Hang on, but I thought all those Sahelian Empires were based around farming and city states originally, no? In my historical Atlas book, it shows the Sahel as a farming region from very early on (at least 3,000 years) with lots of small petty chiefdoms which then formed into larger kingdoms and then into empires, in the normal way. Where do the nomads come into that? I admit that my knowledge of how these states formed is a bit lacking, but from what I can tell their rulers didn't seem to have a nomadic culture since they lived in palaces within cities, in the style of any middle eastern Sultan.

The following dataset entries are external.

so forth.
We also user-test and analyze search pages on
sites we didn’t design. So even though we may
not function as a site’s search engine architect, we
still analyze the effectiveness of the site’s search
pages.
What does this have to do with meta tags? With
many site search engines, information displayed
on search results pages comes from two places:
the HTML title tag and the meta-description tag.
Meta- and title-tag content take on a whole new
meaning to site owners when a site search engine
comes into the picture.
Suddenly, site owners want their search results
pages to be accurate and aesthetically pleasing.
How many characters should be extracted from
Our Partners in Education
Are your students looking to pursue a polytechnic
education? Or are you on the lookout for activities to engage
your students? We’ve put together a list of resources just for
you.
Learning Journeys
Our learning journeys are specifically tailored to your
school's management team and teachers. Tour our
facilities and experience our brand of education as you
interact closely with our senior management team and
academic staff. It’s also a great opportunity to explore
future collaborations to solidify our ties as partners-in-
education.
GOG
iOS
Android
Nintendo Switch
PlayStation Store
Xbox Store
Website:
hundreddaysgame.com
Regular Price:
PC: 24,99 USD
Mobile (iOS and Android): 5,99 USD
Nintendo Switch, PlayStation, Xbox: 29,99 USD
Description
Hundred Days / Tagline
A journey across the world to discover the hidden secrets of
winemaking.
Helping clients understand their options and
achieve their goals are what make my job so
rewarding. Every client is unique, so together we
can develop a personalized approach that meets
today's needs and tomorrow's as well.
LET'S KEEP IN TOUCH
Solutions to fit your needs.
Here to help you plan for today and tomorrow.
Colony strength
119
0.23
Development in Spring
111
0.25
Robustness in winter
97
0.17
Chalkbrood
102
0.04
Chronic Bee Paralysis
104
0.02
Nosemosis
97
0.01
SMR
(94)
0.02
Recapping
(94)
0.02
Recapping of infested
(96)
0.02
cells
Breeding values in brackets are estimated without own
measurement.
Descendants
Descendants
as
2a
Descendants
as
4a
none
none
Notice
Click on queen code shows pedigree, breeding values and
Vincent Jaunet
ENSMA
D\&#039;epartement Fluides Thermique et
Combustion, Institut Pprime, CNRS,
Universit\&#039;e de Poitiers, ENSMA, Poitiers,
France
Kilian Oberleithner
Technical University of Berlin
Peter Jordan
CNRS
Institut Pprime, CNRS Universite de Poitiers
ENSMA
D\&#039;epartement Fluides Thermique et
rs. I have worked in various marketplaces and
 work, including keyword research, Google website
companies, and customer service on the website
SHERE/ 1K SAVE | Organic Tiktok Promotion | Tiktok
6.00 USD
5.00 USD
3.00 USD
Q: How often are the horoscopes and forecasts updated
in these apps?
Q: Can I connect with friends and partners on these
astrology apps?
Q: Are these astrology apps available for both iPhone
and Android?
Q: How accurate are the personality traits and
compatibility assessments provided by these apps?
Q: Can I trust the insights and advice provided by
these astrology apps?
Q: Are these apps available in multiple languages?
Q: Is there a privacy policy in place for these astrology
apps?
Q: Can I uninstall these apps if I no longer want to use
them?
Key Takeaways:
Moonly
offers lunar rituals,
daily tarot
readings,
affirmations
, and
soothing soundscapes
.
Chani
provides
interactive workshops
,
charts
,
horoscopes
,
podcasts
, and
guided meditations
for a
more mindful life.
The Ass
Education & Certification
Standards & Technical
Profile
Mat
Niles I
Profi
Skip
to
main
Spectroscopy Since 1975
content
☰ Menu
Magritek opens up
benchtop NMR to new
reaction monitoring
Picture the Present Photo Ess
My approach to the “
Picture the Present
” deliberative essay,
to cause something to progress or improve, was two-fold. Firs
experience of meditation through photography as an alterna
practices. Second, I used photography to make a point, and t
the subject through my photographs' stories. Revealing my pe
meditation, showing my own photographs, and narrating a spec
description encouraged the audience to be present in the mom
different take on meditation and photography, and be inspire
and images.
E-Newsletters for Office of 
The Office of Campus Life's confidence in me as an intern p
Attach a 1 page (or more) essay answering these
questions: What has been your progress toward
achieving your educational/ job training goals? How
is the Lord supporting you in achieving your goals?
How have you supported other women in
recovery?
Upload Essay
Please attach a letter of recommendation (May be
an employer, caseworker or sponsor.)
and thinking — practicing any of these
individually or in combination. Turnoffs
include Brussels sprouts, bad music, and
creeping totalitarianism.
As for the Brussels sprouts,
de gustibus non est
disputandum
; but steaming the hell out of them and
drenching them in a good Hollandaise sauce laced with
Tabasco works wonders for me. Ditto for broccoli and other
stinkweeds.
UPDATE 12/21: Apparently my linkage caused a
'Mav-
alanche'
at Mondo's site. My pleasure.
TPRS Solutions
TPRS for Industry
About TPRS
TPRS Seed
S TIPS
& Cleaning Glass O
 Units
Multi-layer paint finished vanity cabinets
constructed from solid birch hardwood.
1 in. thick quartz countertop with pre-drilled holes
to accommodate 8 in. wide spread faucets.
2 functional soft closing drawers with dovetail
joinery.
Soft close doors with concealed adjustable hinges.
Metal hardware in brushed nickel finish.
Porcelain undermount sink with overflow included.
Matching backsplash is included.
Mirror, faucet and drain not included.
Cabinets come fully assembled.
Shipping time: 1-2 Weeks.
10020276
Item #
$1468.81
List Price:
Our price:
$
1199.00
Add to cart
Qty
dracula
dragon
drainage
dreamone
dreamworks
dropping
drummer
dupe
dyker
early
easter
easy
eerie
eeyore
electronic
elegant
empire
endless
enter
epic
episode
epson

But that get's me thinking, I wonder if the Arab expansion after Muhammad can be seen in the same way as the pattern of nomads coming to conquer settled peoples. I don't know much about Arab society at that time, but I think they were mostly nomads (in the desert and semi-desert parts of the peninsula at least), so maybe they had a the ability to summon a similarly high proportion of their population for warfare (i.e. like 20% to 25%), which would go a long way in explaining why they were able to so swiftly defeat 2 much larger and well established empires (Byzantium and Sassanid Persia). The only expiation I've heard before is that they were just so religiously fanatically that they had a much higher moral then their opponents (which may be somewhat true, but on it's own still doesn't explain how they could be quite so successful).